Rebasar el actual sistema, construir movimiento social

Te invitamos a leer la columna de Andrés Dibán, miembro activo del territorio San Miguel, PAC, Lo Espejo

A la clase política tradicional dominante, al duopolio y al empresariado nacional, les conviene que no votemos y ejerzamos nuestro derecho y deber cívico. Les ayuda incluso que no participemos de las instancias de elección democrática, que aunque nos duela por ser parte de la formalidad y la institucionalidad, es una de las primeras (o últimas, dependiendo de cómo se le vea) armas de lucha ciudadana con la que combatimos las injusticias propias de lo mismo que tanto estamos denunciando. Todo esto no podemos efectivamente cristalizarlo si no estamos unidos bajo un eje común de lucha (columna vertebral) que logre instalar nuestras líneas programáticas e ideas de revolución, ya no como sujetos desarticulados y sectarios, sino como un corpus que bregue por unificar criterios bajo los marcos que creemos necesarios para nuestro espacio local y realidad nacional. De lo contrario seguiremos siendo muchos átomos que no logran aunar demandas y denominadores comunes (en el núcleo) para derribar a ese pequeño grupo de células que han limado sus asperezas a lo largo de la historia y se mantienen alineados, estoicos, bajo un dogma neoliberal que los funda, con el poder de legislar, definir y decidir por todos nosotros… qué situación más cómoda y reafirmante del status quo que instala a estos señores y señoras año a año y de forma cada vez más perpetua en los espacios de representación ciudadana.

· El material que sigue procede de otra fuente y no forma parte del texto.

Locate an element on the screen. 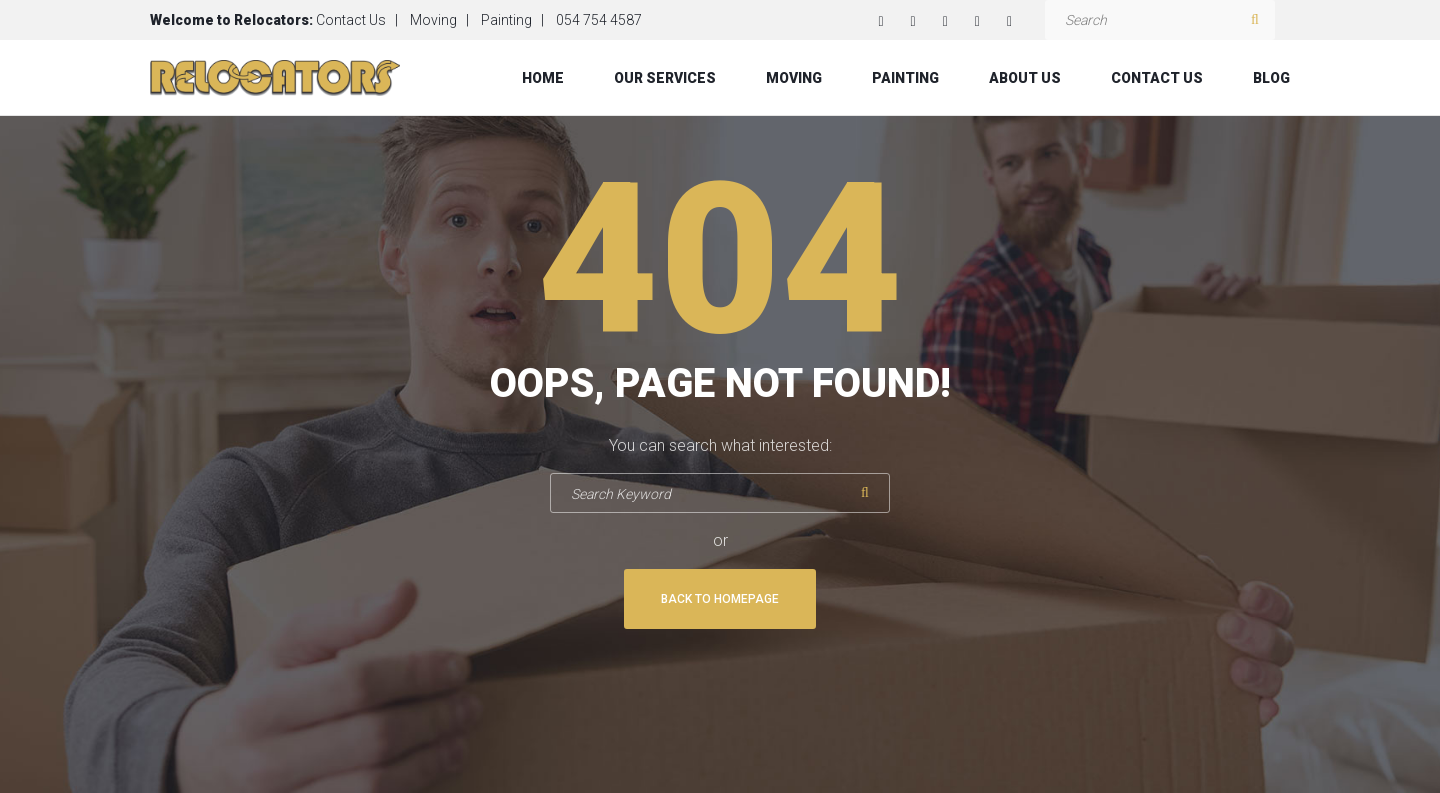 This screenshot has width=1440, height=793. Home is located at coordinates (543, 78). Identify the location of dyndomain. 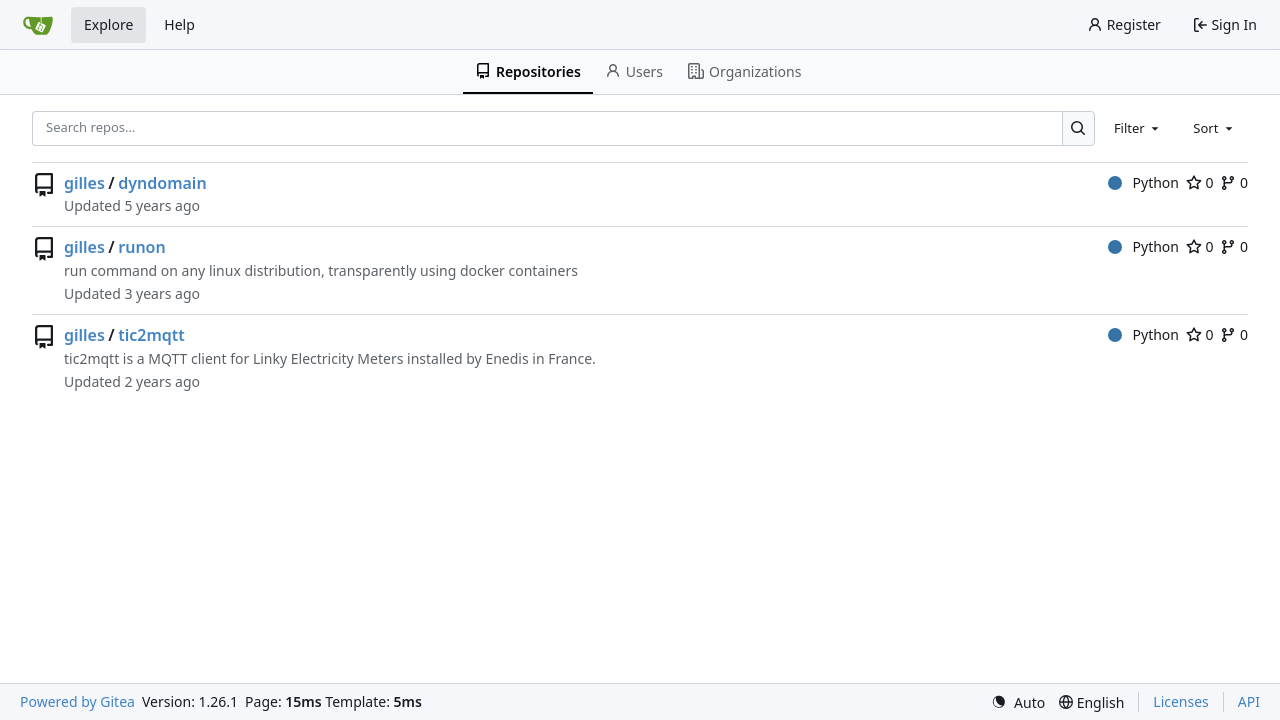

Hoy, “no prestar el voto” (como muchos plantean que es una opción válida) es desinteresarse de ocupar hábilmente un espacio dentro de los tantos que hay, para ir cimentando el camino a la tan ansiada revolución que planteamos; es definitivamente, cerrar una de las tantas ventanas o puertas de entrada con la que vamos flanqueando al sistema que tanto criticamos y permitir que en justa medida y con razón el flanqueo sea de esa misma “máquina” hacia nosotros, no generándole ningún daño (aunque sea menor), encerrándonos en nosotros mismos y provocando nuevamente que los que ostentan el poder sigan validándolo elección tras elección, porque no hemos sido capaces de mirar más allá, proyectar y construir desde nuestras similitudes los cambios que lento, pero seguro (y ocupando todas las herramientas que nos brinda el tan mentado sistema), podemos obtener si trabajamos bajo marcos comunes de ideas y programas que unifiquen nuestros ideales, dentro del sistema, donde más les duele que les combatamos y disputemos el espacio, porque fuera de él, estamos atacando la muralla de Troya sin poder ingresar a ella y de esa manera el gran caballo de madera nunca logrará traspasar esa edificación histórica que se derrumbó  una vez que ese inmenso coloso la sorprendió ya estando dentro de ella, ¿o me equivoco?… creo que no.
No vamos a hacer la revolución armada de un día para otro, menos la reaccionaria (con la que muchos podrían pensar que mataríamos, quizás, de un  par de tiros a los grandes empresarios y las cúpulas que controlan nuestra Patria), pero algo parecido podemos hacer si votando, vamos sacando (y con ello eliminando uno a uno) de los espacios de poder (renovando el lugar de representación pública de los intereses ciudadanos), a esos que no queremos que estén direccionando el presente y futuro cercano de nuestras comunas, regiones y en definitiva, Chile.
Es necesario y se torna pertinente por lo tanto, aunar criterios, valores y fondos ideológicos del progresismo histórico que caracterizó a la izquierda; no llevar a cabo este trabajo, es hacerle la pega a la derecha (a la ultra fascista o a la concertación, como nueva derecha), al poder empresarial, de élite y fáctico; por no aunar criterios, flaqueando o jugando dentro de la cancha,  se sigue enriqueciendo y empoderando a los poderosos, haciendo que la fragmentación sea la que termina apresándonos a los “débiles”. Seamos capaces de cristalizar nuestras demandas y no sigamos “bluffeando” desde el romanticismo revolucionario y pseudo libertario, cuando en la praxis seguimos no actuando de manera articulada y con ello le damos la venia a la institución tradicional que nos tiene cooptados.
Es tarea de los distintos actores sociales, los espacios de base y las dirigencias locales conducir un movimiento social que realmente logre instalar las demandas que la ciudadanía en su amplio sentido y forma, está exigiendo, cimentando y construyendo desde hace un par de años.  La elección presidencial enmarca un escenario propicio para posicionarnos de manera concreta y efectiva, potente y con peso para ir desarrollando desde la agenda pública, la revolución democrática que la gran mayoría de los chilenos y chilenas, por décadas, están y estamos buscando.